Output the line that contains "переехала в Германию и начала", then every line beneath it through the end of the records, exactly as given and with no other lines.

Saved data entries
= Beginning of Section =

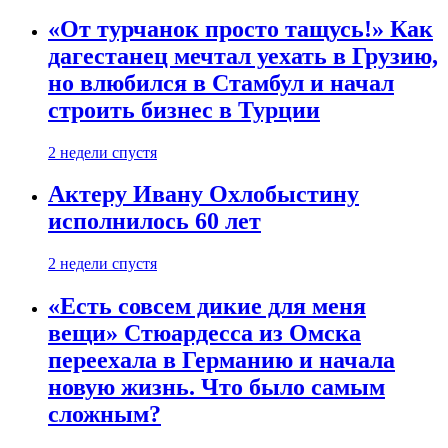
«От турчанок просто тащусь!» Как
дагестанец мечтал уехать в Грузию,
но влюбился в Стамбул и начал
строить бизнес в Турции
2 недели спустя
Актеру Ивану Охлобыстину
исполнилось 60 лет
2 недели спустя
«Есть совсем дикие для меня
вещи» Стюардесса из Омска
переехала в Германию и начала
новую жизнь. Что было самым
сложным?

= End of Section =

**WRITTEN RESPONSE**
переехала в Германию и начала
новую жизнь. Что было самым
сложным?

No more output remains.